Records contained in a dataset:
=== Begin Enclosure ===

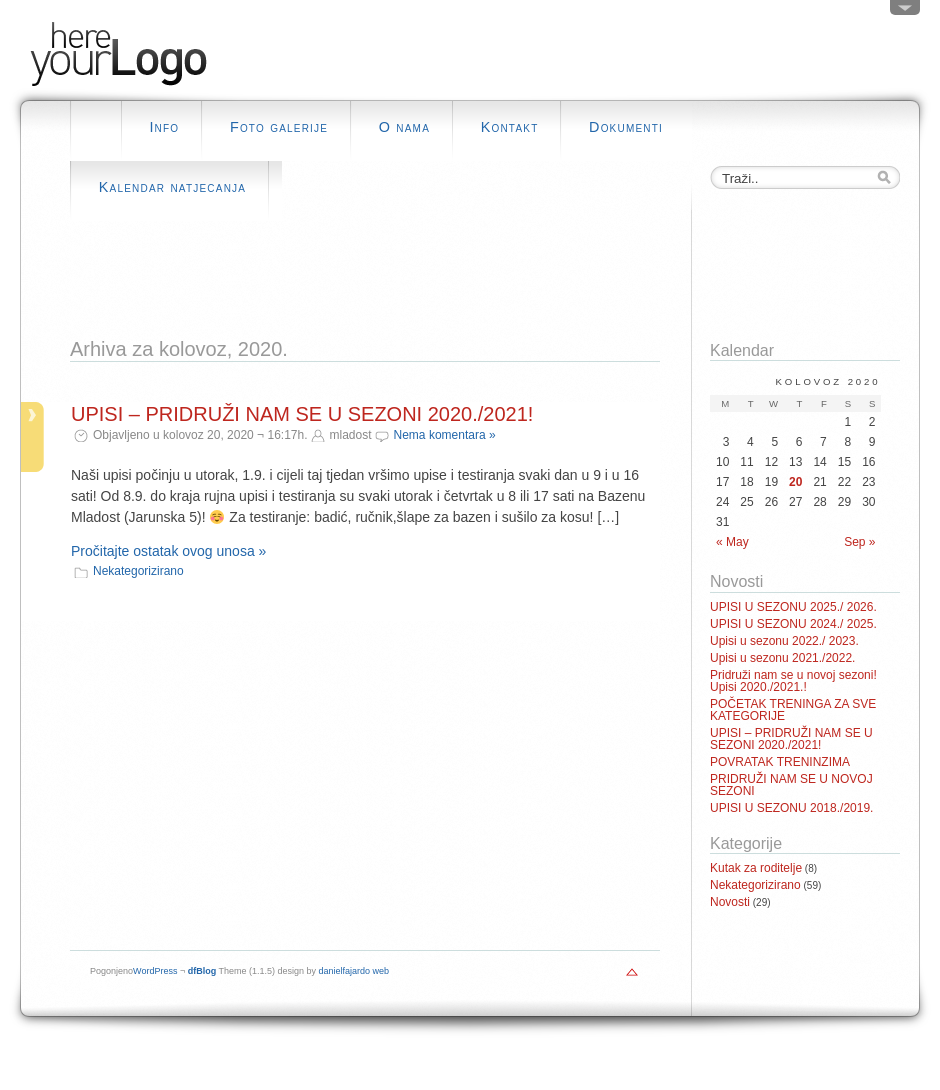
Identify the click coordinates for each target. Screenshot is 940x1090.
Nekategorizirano (138, 571)
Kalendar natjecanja (172, 187)
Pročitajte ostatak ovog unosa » (168, 551)
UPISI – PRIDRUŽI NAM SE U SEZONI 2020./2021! (302, 414)
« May (732, 542)
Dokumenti (626, 127)
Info (164, 127)
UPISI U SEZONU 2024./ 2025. (793, 624)
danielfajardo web (354, 971)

=== End Enclosure ===

TASK PROMPT >>
Scan the entries above and copy each line where "UPISI" occurs.

RESPONSE TO THE TASK >>
UPISI – PRIDRUŽI NAM SE U SEZONI 2020./2021! (302, 414)
UPISI U SEZONU 2024./ 2025. (793, 624)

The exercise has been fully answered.